▸ **TASK TO CARRY OUT**: Your task is to print all of the entries exactly, though the pictures should not be included.

──────────────────────────────

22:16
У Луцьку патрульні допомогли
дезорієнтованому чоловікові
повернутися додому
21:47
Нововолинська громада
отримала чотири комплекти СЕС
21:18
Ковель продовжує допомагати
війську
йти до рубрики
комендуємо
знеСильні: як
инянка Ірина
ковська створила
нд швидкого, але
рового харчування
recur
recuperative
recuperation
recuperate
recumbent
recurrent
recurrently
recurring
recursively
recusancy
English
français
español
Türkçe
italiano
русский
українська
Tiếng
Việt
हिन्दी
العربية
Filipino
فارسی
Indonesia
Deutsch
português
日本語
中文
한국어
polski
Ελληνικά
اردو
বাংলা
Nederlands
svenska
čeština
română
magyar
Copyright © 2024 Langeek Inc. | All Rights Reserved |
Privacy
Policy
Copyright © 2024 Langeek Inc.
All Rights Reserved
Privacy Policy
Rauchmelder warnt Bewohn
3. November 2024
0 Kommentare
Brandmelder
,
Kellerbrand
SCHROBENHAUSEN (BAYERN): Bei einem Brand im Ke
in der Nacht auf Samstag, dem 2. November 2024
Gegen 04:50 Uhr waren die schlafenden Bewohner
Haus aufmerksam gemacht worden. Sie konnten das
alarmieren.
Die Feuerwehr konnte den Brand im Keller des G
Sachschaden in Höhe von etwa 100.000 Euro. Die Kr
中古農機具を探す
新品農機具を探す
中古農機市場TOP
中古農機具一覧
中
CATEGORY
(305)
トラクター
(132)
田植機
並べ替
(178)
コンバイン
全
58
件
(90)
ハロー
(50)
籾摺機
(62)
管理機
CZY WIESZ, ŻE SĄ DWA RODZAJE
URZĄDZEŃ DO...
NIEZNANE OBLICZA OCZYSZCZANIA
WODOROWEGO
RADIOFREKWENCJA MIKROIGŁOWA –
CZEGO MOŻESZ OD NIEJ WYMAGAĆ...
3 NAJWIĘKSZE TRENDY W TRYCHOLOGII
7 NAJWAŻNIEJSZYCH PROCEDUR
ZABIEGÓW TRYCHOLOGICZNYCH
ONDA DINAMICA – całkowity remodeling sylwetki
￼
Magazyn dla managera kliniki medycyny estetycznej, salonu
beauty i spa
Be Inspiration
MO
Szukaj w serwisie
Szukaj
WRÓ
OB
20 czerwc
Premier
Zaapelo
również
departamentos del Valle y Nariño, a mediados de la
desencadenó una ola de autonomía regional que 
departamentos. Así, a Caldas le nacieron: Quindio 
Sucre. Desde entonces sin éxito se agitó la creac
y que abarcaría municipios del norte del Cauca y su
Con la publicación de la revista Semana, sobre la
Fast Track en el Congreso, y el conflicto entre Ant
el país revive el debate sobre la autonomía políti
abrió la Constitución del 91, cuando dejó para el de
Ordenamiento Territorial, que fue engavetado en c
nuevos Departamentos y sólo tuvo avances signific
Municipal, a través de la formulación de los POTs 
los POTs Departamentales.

──────────────────────────────

▸ **ANSWER SECTION**:
22:16
У Луцьку патрульні допомогли
дезорієнтованому чоловікові
повернутися додому
21:47
Нововолинська громада
отримала чотири комплекти СЕС
21:18
Ковель продовжує допомагати
війську
йти до рубрики
комендуємо
знеСильні: як
инянка Ірина
ковська створила
нд швидкого, але
рового харчування
recur
recuperative
recuperation
recuperate
recumbent
recurrent
recurrently
recurring
recursively
recusancy
English
français
español
Türkçe
italiano
русский
українська
Tiếng
Việt
हिन्दी
العربية
Filipino
فارسی
Indonesia
Deutsch
português
日本語
中文
한국어
polski
Ελληνικά
اردو
বাংলা
Nederlands
svenska
čeština
română
magyar
Copyright © 2024 Langeek Inc. | All Rights Reserved |
Privacy
Policy
Copyright © 2024 Langeek Inc.
All Rights Reserved
Privacy Policy
Rauchmelder warnt Bewohn
3. November 2024
0 Kommentare
Brandmelder
,
Kellerbrand
SCHROBENHAUSEN (BAYERN): Bei einem Brand im Ke
in der Nacht auf Samstag, dem 2. November 2024
Gegen 04:50 Uhr waren die schlafenden Bewohner
Haus aufmerksam gemacht worden. Sie konnten das
alarmieren.
Die Feuerwehr konnte den Brand im Keller des G
Sachschaden in Höhe von etwa 100.000 Euro. Die Kr
中古農機具を探す
新品農機具を探す
中古農機市場TOP
中古農機具一覧
中
CATEGORY
(305)
トラクター
(132)
田植機
並べ替
(178)
コンバイン
全
58
件
(90)
ハロー
(50)
籾摺機
(62)
管理機
CZY WIESZ, ŻE SĄ DWA RODZAJE
URZĄDZEŃ DO...
NIEZNANE OBLICZA OCZYSZCZANIA
WODOROWEGO
RADIOFREKWENCJA MIKROIGŁOWA –
CZEGO MOŻESZ OD NIEJ WYMAGAĆ...
3 NAJWIĘKSZE TRENDY W TRYCHOLOGII
7 NAJWAŻNIEJSZYCH PROCEDUR
ZABIEGÓW TRYCHOLOGICZNYCH
ONDA DINAMICA – całkowity remodeling sylwetki
Magazyn dla managera kliniki medycyny estetycznej, salonu
beauty i spa
Be Inspiration
MO
Szukaj w serwisie
Szukaj
WRÓ
OB
20 czerwc
Premier
Zaapelo
również
departamentos del Valle y Nariño, a mediados de la
desencadenó una ola de autonomía regional que 
departamentos. Así, a Caldas le nacieron: Quindio 
Sucre. Desde entonces sin éxito se agitó la creac
y que abarcaría municipios del norte del Cauca y su
Con la publicación de la revista Semana, sobre la
Fast Track en el Congreso, y el conflicto entre Ant
el país revive el debate sobre la autonomía políti
abrió la Constitución del 91, cuando dejó para el de
Ordenamiento Territorial, que fue engavetado en c
nuevos Departamentos y sólo tuvo avances signific
Municipal, a través de la formulación de los POTs 
los POTs Departamentales.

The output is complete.